И здесь на сцену выскочил следопыт Витя Храбрецов.
— Я! Ну, как тебя звать? — спросил он у собаки.
Собака взглянула на него и открыла рот.
— Олстон Мабуби, — вдруг сказала она громко. — А тебя как?
Витя растерялся. Публика ахнула и присела. Собака открывала рот и выдавливала из себя настоящие слова. Тут в зале от напора толпы треснула скамейка, и опять поднялся шум.
Все слова разобрать было нельзя. Доктор поспешно откланялся и удалился со сцены, уводя собаку.
Возбужденная публика долго не уходила. Она спорила. «Говорила!» — заявляли одни. «Ничего не говорила. Это обман зрения!» — кричали хозяева собак.
На другой день в городе появилась афиша о втором представлении с припиской: «Ввиду нервного состояния собаки просьба соблюдать абсолютный порядок. В противном случае сеанс говорения может не состояться».
Город разбился на два лагеря. Теперь только и было споров: говорила или не говорила. Даже пять местных собак бегали по городу, взволнованные общим спором. Первая половина города теперь смотрела на них насмешливо: «Ну, вы, тоже собаки, только и толку, что реверанс…» Псы стыдливо поджимали хвосты и убегали в подворотни.
Но зато другие, наоборот, стали смотреть на собак с еще большим уважением и даже с некоторой опаской: кто их знает, этих странных животных, о чем они думают? Мальчишки, горячие сторонники второй партии, ходили толпой по улицам и пели сочиненную кем-то песню:
Только древняя трехногая Бейбулатка и старичок Поджижиков оставались спокойны: по-прежнему они сидели на крылечке, равнодушные к общему волнению.
— Ну и что же? Все бывает, — говорил пенсионер.
Но на второе представление его все же притащили и посадили в первом ряду. К моменту выхода собаки напряжение опять достигло предела, все боялись, чтобы сеанс не отменили. Публика напрягалась, зажав рты. Все делали друг другу строгие знаки. Затаенное дыхание иногда лишь прерывалось вздохами. Только старичок Поджижиков сидел в первом ряду и спокойно дремал, задрав голову на спинку стула.

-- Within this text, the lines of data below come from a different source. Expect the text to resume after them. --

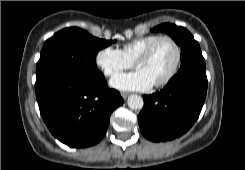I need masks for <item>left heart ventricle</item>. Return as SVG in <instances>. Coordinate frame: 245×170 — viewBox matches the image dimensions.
<instances>
[{
    "label": "left heart ventricle",
    "mask_w": 245,
    "mask_h": 170,
    "mask_svg": "<svg viewBox=\"0 0 245 170\" xmlns=\"http://www.w3.org/2000/svg\"><path fill=\"white\" fill-rule=\"evenodd\" d=\"M175 61V50L167 40L158 42L151 55L140 61L137 69L142 70L153 83L162 80L171 70Z\"/></svg>",
    "instance_id": "obj_1"
}]
</instances>
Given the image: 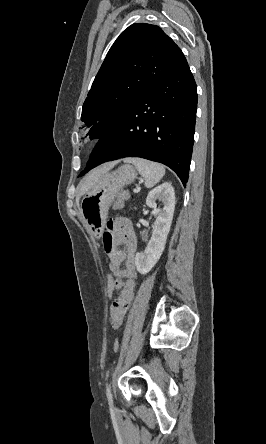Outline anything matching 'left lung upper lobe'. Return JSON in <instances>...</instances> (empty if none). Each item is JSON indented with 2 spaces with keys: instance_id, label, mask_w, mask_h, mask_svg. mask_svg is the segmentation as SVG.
<instances>
[{
  "instance_id": "1",
  "label": "left lung upper lobe",
  "mask_w": 266,
  "mask_h": 444,
  "mask_svg": "<svg viewBox=\"0 0 266 444\" xmlns=\"http://www.w3.org/2000/svg\"><path fill=\"white\" fill-rule=\"evenodd\" d=\"M184 58L156 25L136 23L125 29L107 53L82 107L81 120L90 128V137H103Z\"/></svg>"
}]
</instances>
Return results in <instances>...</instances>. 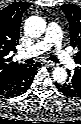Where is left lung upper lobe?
<instances>
[{
	"mask_svg": "<svg viewBox=\"0 0 81 124\" xmlns=\"http://www.w3.org/2000/svg\"><path fill=\"white\" fill-rule=\"evenodd\" d=\"M61 9L69 21L70 45L78 49L74 58L80 66L75 68V72L81 74V8L73 4H65Z\"/></svg>",
	"mask_w": 81,
	"mask_h": 124,
	"instance_id": "left-lung-upper-lobe-1",
	"label": "left lung upper lobe"
}]
</instances>
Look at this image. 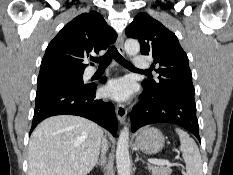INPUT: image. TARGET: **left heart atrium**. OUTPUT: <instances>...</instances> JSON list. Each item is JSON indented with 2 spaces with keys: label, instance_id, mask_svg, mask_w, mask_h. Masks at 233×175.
I'll return each mask as SVG.
<instances>
[{
  "label": "left heart atrium",
  "instance_id": "obj_1",
  "mask_svg": "<svg viewBox=\"0 0 233 175\" xmlns=\"http://www.w3.org/2000/svg\"><path fill=\"white\" fill-rule=\"evenodd\" d=\"M105 94L118 101H125L132 94V83L126 78L110 81L105 87Z\"/></svg>",
  "mask_w": 233,
  "mask_h": 175
}]
</instances>
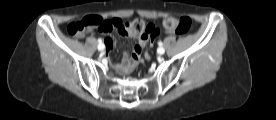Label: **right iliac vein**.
Listing matches in <instances>:
<instances>
[{
  "instance_id": "right-iliac-vein-1",
  "label": "right iliac vein",
  "mask_w": 276,
  "mask_h": 120,
  "mask_svg": "<svg viewBox=\"0 0 276 120\" xmlns=\"http://www.w3.org/2000/svg\"><path fill=\"white\" fill-rule=\"evenodd\" d=\"M98 50H99V51H103V50H104V44L98 45Z\"/></svg>"
}]
</instances>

Опять прошла морская свинья. Подошло дело к собаке. Мальчик Витя Храбрецов на цыпочках вышел на сцену.
— Прошу для удостоверения научности опит выйти на сцена представителей медицинского мира, — сказал доктор. — Ну, собачка, скажи что-нибудь мальчику. Смотри, какой мальчик.
— Ничего. Мальчик как мальчик. Так себе, — вдруг сказала собака и зевнула.
Тишина разорвалась. Поднялись крики.
— Бис! — кричали из задних рядов.
— Мальчик как мальчик. Ну? — громко повторила собака.
Сомнений быть не могло. Гром аплодисментов потряс здание клуба. Старичок Поджижиков проснулся.
— Ну и что ж тут такого? — вдруг сказал он в наступившей тишине. — Эка невидаль. Ну-ка, Бейбулат!
И тут, как рассказывают свидетели, началось нечто совершенно необыкновенное. Из-под скамейки вдруг вылезла полуслепая Бейбулатка с белой свалявшейся шерстью и на трех ногах проковыляла к своему хозяину.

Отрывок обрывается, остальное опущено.